The Perturb-Bench Project focuses on assessing the robustness of single-cell perturbation modelling tools by developing a unified benchmarking pipeline that enables fair comparison. Many publications report only on metrics that favour their own tools. The Perturb-Bench project is a collective effort to provide an objective and systematic comparison of these tools across a comprehensive set of metrics, offering a balanced overview of each tool’s capabilities.
To begin, we aim to:
-
Assess Extrapolation Accuracy: Evaluate how closely the predictions of generative AI (GAI) tools designed to extrapolate unseen events align with ground truth data.
-
Evaluate Digital Knockout Performance: Investigate the performance of Gene Regulatory Network inference (GRNs) tools conducting digital knockouts by comparing their results to experimental data, such as CRISPR screening outcomes.
- Benchmarking Robustness: Establish standardized benchmarks to measure methods robustness across diverse metrics, system distributions and datasets.
- Tool Development: Create a Nextflow framework to facilitate the testing and evaluation systematically.
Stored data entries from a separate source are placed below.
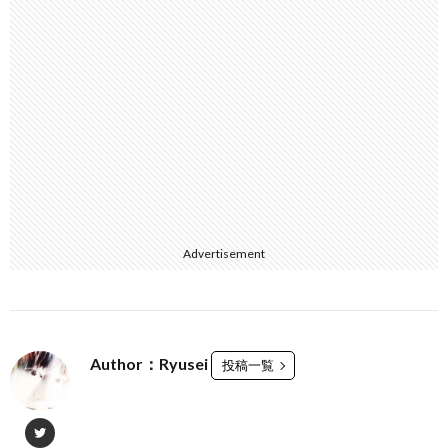
Advertisement
Author：Ryusei
投稿一覧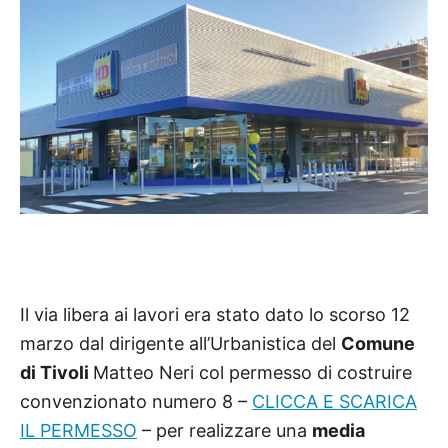
Il via libera ai lavori
era stato dato lo scorso
12
marzo
dal dirigente all’Urbanistica del
Comune
di Tivoli
Matteo Neri col permesso di costruire
convenzionato numero 8 –
CLICCA E SCARICA
IL PERMESSO
– per realizzare una
media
- Community Collaboration: Engage with the ELIXIR research community to combine multidisciplinary, share findings, methodologies, and best practices.
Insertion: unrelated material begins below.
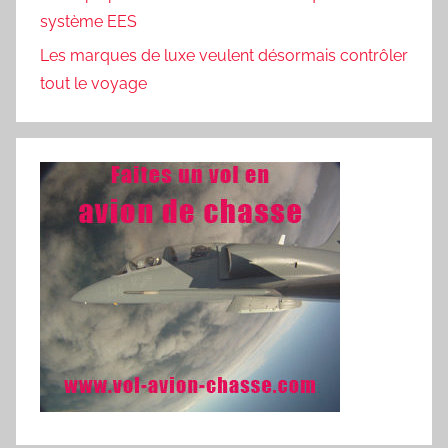
système EES
Les marques de luxe veulent désormais contrôler
tout le voyage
These schemas formalize the methods flows through which Perturb-Bench will effectively compare GAIs and GRNs, ensuring consistent formats for data and results. For instance, common file formats like AnnData objects for sc-expression data/metadata will be required to be fed into metric functions across different scenarios.
Workflow:
- Load the dataset.
- Pre-process the data (clarify specific pre-processing steps).
- Train and test the model:
- Activate the model instance.
- Perform hyperparameter tuning.
- Train the model.
- Generate predictions for control and stimulated scenarios (output as AnnData objects).
Outputs:
- R² Score: Measures the closeness of predictions to stimulation data distributions.
- Distance Metrics: Includes Euclidean distance, E distance, Maximum Mean Discrepancy, etc.
Workflow:
- Load the dataset.
- Pre-process the data (clarify specific pre-processing steps).
- Reconstruct the Gene Regulatory Network (GRN).
- Define the target for simulation.
- Optionally, specify the cell type for simulation.
Outputs:
- KO-Responsive Genes: A list of genes responsive to knockouts.
- Validation Metric:
- Compare results against iLINCS ground truth using Jaccard Similarity.
- Optionally, validate with other experimental perturbation datasets.